Calculate the Yield-to-Maturity of a Zero Coupon Bond

What is the yield-to-maturity of a zero coupon bond that is trading at $974.00, matures in exactly 5 months, and has a face value of $1,000?

The yield-to-maturity of the zero coupon bond is approximately 3.12%. This is calculated by dividing the discount by the face value and adjusting for the time to maturity.

Calculating Yield-to-Maturity of a Zero Coupon Bond

A zero coupon bond is a type of bond that does not pay periodic interest. Instead, it is issued at a discount to its face value and redeemed at face value upon maturity.
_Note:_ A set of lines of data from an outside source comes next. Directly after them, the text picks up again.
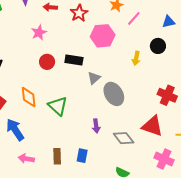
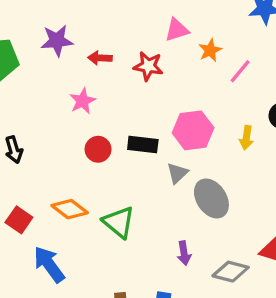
red star: (79, 13) -> (148, 66), turned -30
pink hexagon: (103, 36) -> (193, 130), moved
orange diamond: (29, 97) -> (70, 209), turned -45
gray diamond: (124, 138) -> (231, 272), turned -35

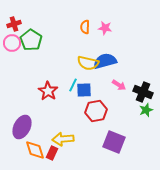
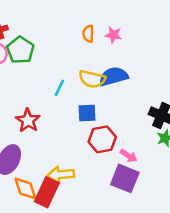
cyan line: (73, 85) -> (59, 88), moved
pink arrow: (119, 85) -> (129, 156), moved
red star: (48, 91) -> (28, 121), moved
red rectangle: (52, 153) -> (47, 192), size x1.6

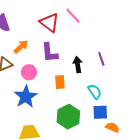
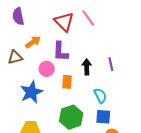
pink circle: (29, 72) -> (47, 69), moved

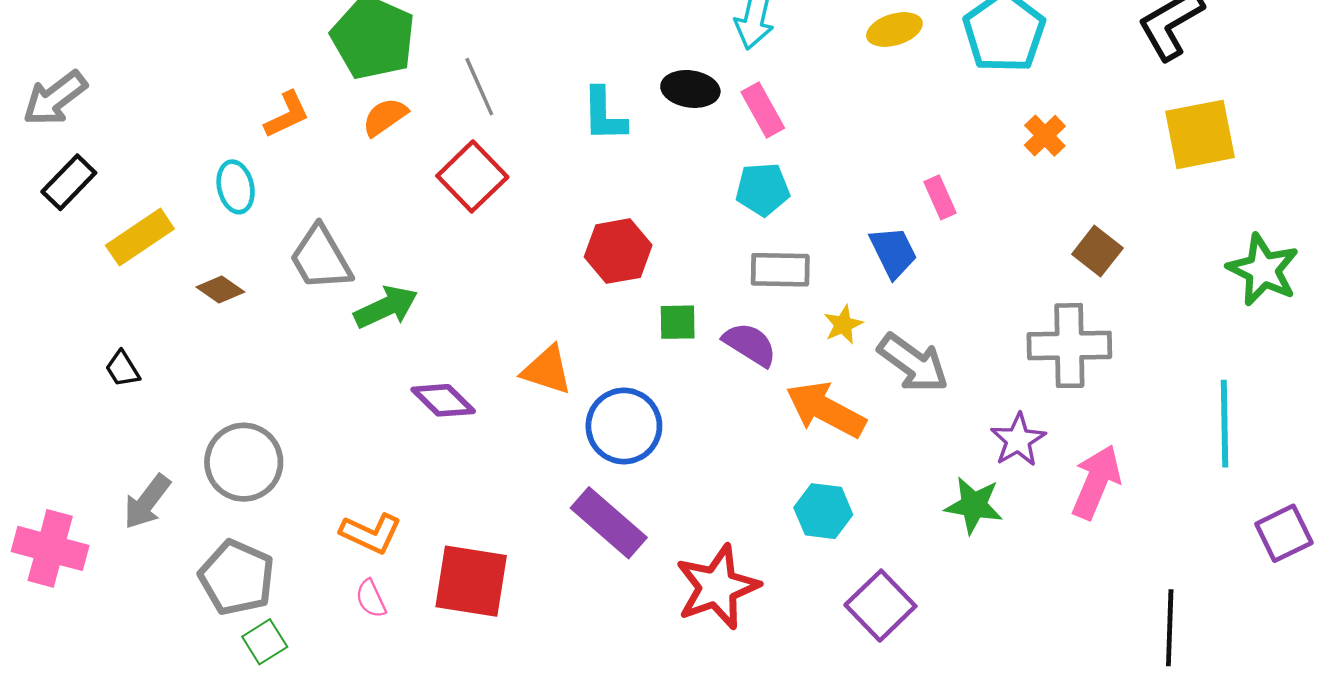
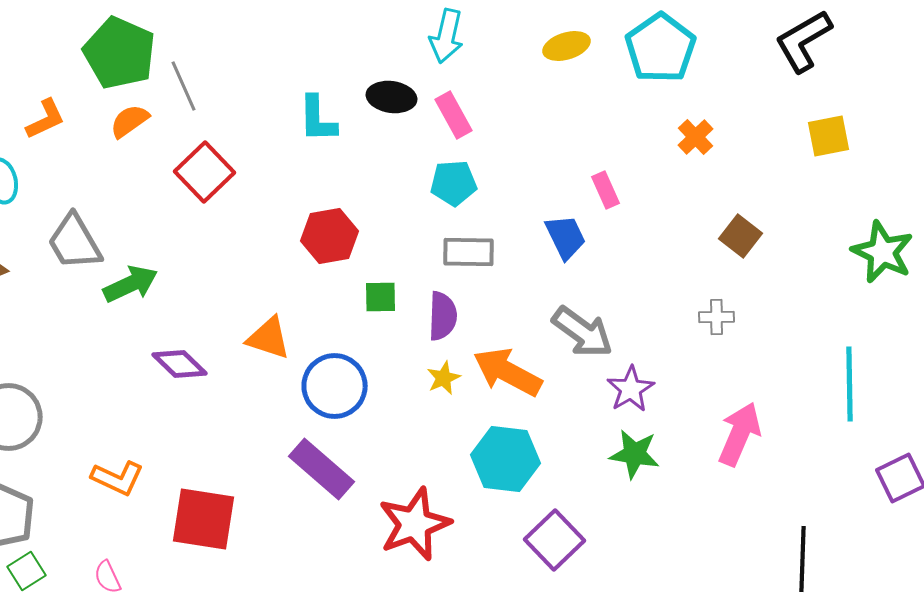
gray line: (479, 87) -> (184, 86), moved
yellow square: (1200, 134) -> (828, 136), size x0.7
yellow star: (843, 325) -> (444, 378), moved
purple semicircle: (750, 344) -> (442, 316), turned 60
gray cross: (1069, 346) -> (716, 317), size x0.5
purple star: (1018, 440) -> (630, 389), moved
cyan hexagon: (823, 511) -> (506, 459), size x1.4
pink semicircle: (371, 599) -> (108, 577), moved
The yield-to-maturity of a zero coupon bond represents the annualized rate of return an investor can expect if the bond is held until maturity.

Steps to Calculate Yield-to-Maturity:

1. Determine the discount or premium:

Calculate the difference between the bond's current price and its face value.

Discount/Premium = Face Value - Current Price

Discount/Premium = $1,000 - $974.00

Discount/Premium = $26.00 (discount)

2. Calculate the annualized yield:

Divide the discount or premium by the face value and adjust for the time to maturity.

Annualized Yield = (Discount/Premium / Face Value) * (12 / Time to Maturity in months)

Annualized Yield = ($26.00 / $1,000) * (12 / 5)

Annualized Yield = 0.0312 or 3.12%

3. Round the annualized yield to the nearest second digit after the decimal point.

Yield-to-Maturity (YTM) = 3.12% (rounded to the nearest second decimal place)

Therefore, the yield-to-maturity of the zero coupon bond is 3.12%.